Add possibility to overwrite data in datapackage by OlivierCoen · Pull Request #73 · dataforgoodfr/Coordonnees

OlivierCoen · 2026-04-13T06:18:38Z

Closes #57

This PR adds a new parameter in coordo to choose which strategy to use whenever a resource is added while a resource with the same name already exists:

raise error: no overwrite / merge is done, a mere error is raised
overwrite: the previous resource is deleted and all foreign keys pointing to it are removed; the file file replaces it but foreign keys must be added again manually for now
append: append to existing data without checking schema
append_strict: append to existing data, but ensures first that both schema match exactly

NOTE: for both append and append_strict, the actual merging of dataframes IS NOT IMPLEMENTED YET. This will be performed by @Cabanon in another US

It is a big PR and I took some freedom to refactor and factorise code. Feel free to comment / refuse whenever you feel some portions of code were changed unecessarily

Cabanon · 2026-04-16T10:20:13Z

        for res in self.resources:
            if res.name == name:
                continue
-            sm = safe(res, "schema")


I think this should stay. I'm not really fine with the fact that suppressing a resource is automatically deleting the fks, i prefer we raise, tell the user to delete the fks and try again. It's much more explicit and less error-prone

Hum ok 👍 But then, when adding data in "overwrite" strategy, what should we do?
Should we just check that both schemas match, overwrite data if it does, and raise error if it does not (with a message saying that we should force removing foreign keys beforehand if we really want to overwrite)?
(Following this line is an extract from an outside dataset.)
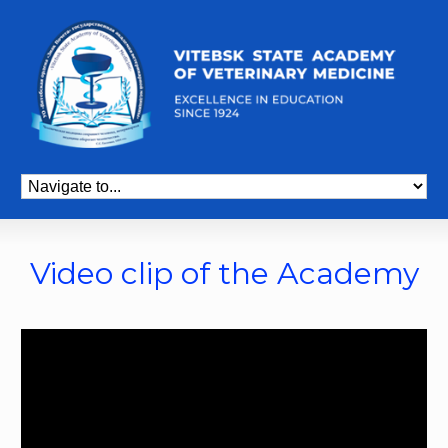
Video clip of the Academy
IMO coordo should try to avoid doing side effects, if there is foreign keys then it's up to the user (the user being either a person or another project using coordo, data4trees for example) to decide how to manage it

Cabanon · 2026-04-16T10:32:40Z

+        if self.resource_exists(resource.name):
+            # resource already exists
+
+            if strategy == ResourceExistsStrategy.overwrite:


Why removing and recreating the resource ? what happens if there is a foreignkey ? this code will remove the fks and recreating the resource without the user knowing

this was the indended purpose indeed ;) in my opinion, there could two types of overwrite: "overwrite_strict", which overwrites data but checks that previous and current schemas match (and if it does not, it raises an error), and overwrite_flexible, which is the current behavior of overwrite. Do you think we should just raise an error whenever schema do not match and ask the user to remove foreign keys manually before?

Let's see this from a user standpoint:

On the website, we want a user to be able to import new data in the datapackage.
For external files and form data, we want to be able to overwrite data, but we already said that form metadata won't be updatable.
So IMO the overwrite function we want here is just to erase data and import new one, without changing the datapackage.json. So the load command should not always expect the datapackage definition, at least a ressource name, and overwrite only the data if it conforms to the already exsiting schema in datapackage.json. If not, raise an error.

Yeah i agree with arnaud, there is 2 possibility, either replace the whole table by the uploaded data or append the data (with a merging strategy which ensure primary keys are not duplicated) but in either case the schema should not be touched at all

if you wish to modify the schema, delete the resource and recreate it, but handling it in coordo will be error prone and difficult to maintain, let's stay as simple as possible

I agree with you

Cabanon

Really good job on the loader side, the implementation looks clean !

On the overwrite strategy I feel like this is overly complicated, because there is many ways of doing the same thing so I fear it will be difficult to maintain.

IMO ight now the add resource function is trying to do too much thing, and we should only have 3 specific actions :

Adding a resource : raise an error if name already exists and tell the user to either delete the existing resource or update the resource if he wants to insert data.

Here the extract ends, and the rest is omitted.